[[ Data shown open ]]

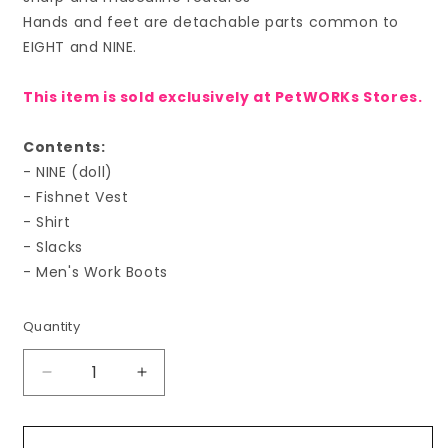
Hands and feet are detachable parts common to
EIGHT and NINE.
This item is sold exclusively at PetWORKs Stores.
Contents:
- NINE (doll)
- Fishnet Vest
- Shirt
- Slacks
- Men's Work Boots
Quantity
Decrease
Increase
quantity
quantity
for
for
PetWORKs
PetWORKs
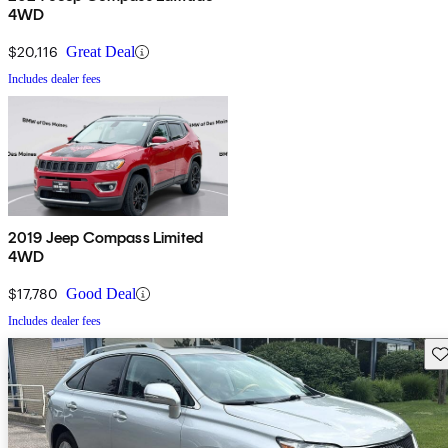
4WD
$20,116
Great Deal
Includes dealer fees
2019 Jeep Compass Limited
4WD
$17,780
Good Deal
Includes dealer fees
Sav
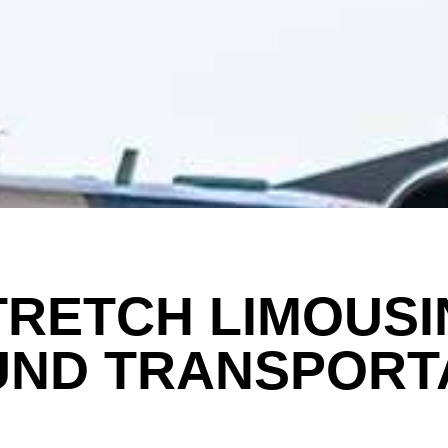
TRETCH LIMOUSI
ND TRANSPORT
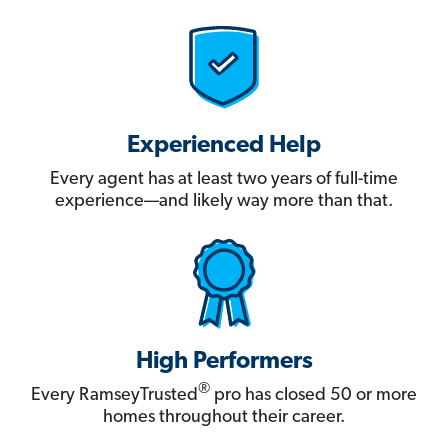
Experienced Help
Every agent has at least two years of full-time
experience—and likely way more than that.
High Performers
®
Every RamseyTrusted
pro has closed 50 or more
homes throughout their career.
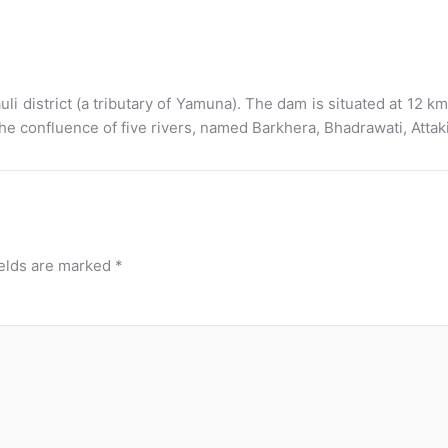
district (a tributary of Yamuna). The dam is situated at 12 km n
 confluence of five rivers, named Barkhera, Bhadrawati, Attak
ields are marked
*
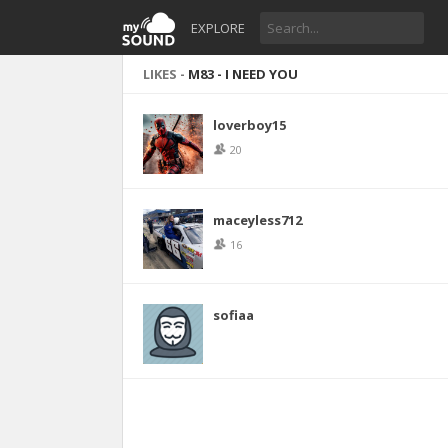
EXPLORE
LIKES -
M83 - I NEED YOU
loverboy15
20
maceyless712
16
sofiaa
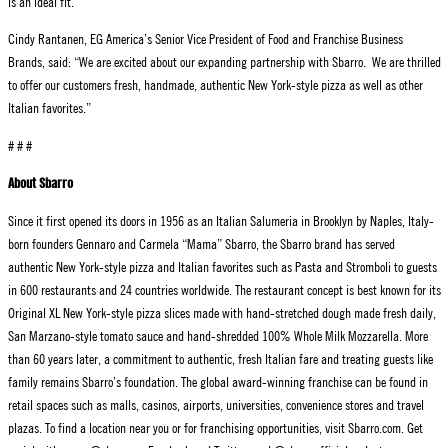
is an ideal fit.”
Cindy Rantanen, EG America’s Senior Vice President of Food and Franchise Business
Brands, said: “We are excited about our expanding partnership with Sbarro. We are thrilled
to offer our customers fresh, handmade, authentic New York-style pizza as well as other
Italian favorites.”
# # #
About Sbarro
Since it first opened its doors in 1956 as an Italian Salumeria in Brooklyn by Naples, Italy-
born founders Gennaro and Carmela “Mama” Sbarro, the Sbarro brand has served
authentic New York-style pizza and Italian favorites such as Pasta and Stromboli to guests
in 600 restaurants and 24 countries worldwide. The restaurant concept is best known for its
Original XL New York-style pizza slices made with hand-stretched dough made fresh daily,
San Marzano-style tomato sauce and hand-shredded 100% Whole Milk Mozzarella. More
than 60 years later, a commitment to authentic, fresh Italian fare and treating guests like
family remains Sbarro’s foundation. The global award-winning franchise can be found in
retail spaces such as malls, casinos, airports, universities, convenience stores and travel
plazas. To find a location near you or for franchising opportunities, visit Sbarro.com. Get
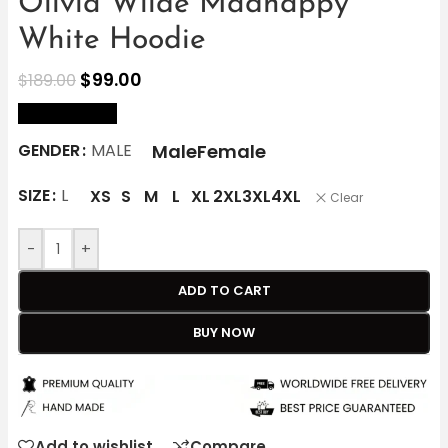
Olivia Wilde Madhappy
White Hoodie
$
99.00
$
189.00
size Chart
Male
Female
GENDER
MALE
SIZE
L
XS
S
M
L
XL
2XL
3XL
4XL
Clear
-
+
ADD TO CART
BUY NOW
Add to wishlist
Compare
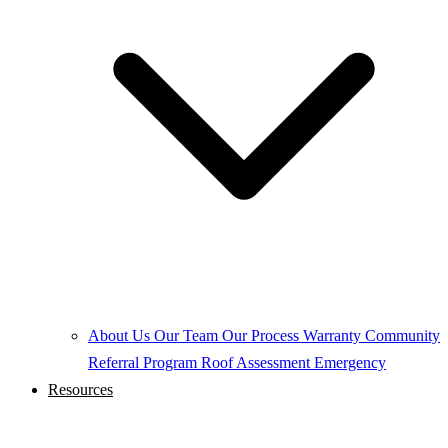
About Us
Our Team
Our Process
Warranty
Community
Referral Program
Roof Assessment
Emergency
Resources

[[ Data shown closed ]]
[[ Data shown open ]]

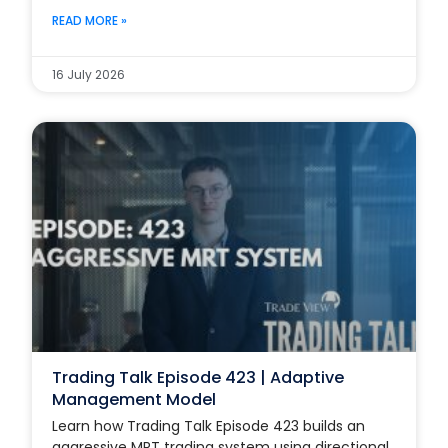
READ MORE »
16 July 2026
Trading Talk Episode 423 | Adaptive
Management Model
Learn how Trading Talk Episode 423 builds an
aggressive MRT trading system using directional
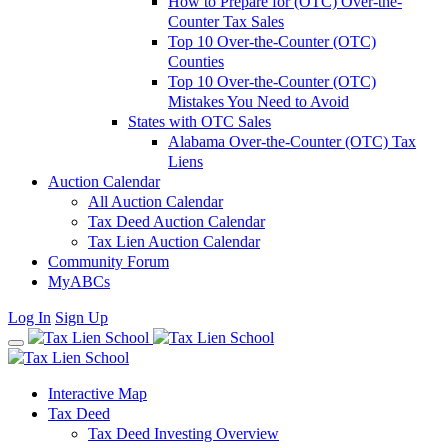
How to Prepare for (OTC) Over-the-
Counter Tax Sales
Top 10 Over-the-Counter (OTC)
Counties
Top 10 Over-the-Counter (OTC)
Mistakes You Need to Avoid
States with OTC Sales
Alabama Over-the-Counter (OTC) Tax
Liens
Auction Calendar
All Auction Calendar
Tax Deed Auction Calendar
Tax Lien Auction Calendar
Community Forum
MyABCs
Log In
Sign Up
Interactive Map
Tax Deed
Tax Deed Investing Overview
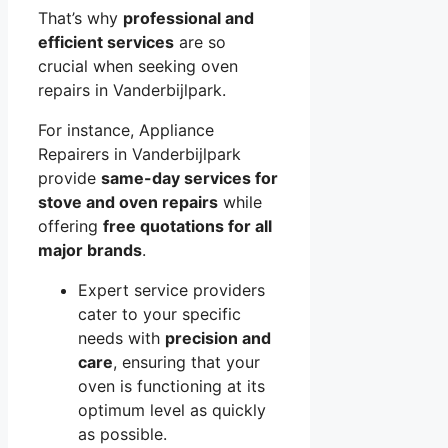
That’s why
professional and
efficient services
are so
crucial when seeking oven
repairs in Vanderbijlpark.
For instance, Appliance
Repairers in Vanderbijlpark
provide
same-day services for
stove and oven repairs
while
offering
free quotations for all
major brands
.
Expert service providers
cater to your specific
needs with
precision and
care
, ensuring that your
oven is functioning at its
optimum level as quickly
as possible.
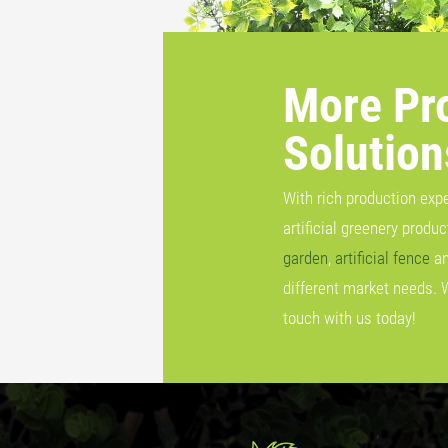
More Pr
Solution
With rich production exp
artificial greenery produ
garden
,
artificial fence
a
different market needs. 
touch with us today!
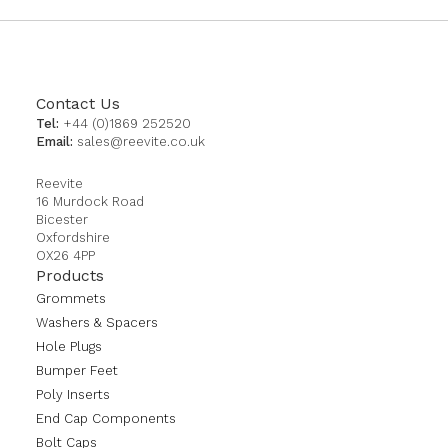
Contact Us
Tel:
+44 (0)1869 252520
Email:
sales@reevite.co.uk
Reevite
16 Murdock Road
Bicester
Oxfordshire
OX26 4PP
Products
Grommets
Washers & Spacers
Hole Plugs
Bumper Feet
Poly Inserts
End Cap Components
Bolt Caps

[[ Data shown closed ]]
[[ Data shown open ]]

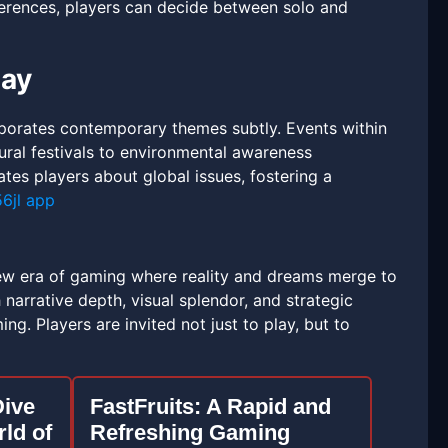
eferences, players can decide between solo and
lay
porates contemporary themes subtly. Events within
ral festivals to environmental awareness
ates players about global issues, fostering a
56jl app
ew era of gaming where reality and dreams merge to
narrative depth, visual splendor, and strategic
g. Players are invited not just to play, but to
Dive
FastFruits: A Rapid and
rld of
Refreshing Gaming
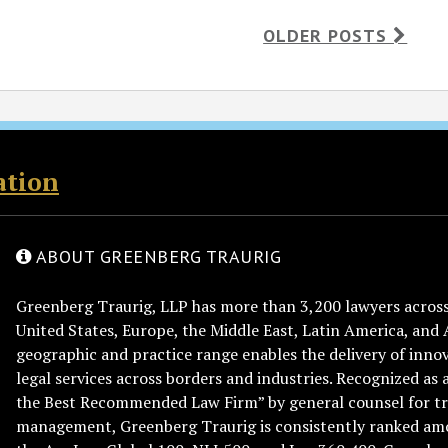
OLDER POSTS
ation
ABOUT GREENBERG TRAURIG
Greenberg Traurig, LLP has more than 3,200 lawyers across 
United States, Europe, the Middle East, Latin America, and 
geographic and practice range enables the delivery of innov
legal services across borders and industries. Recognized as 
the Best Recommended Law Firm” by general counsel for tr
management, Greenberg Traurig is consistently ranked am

[[ Data shown closed ]]

> _Work instruction_: A line qualifies when it holds the word "Deed"; report all qualifying lines from the records above.

> _Task output_:
Tax Deed Auction Calendar
Tax Deed
Tax Deed Investing Overview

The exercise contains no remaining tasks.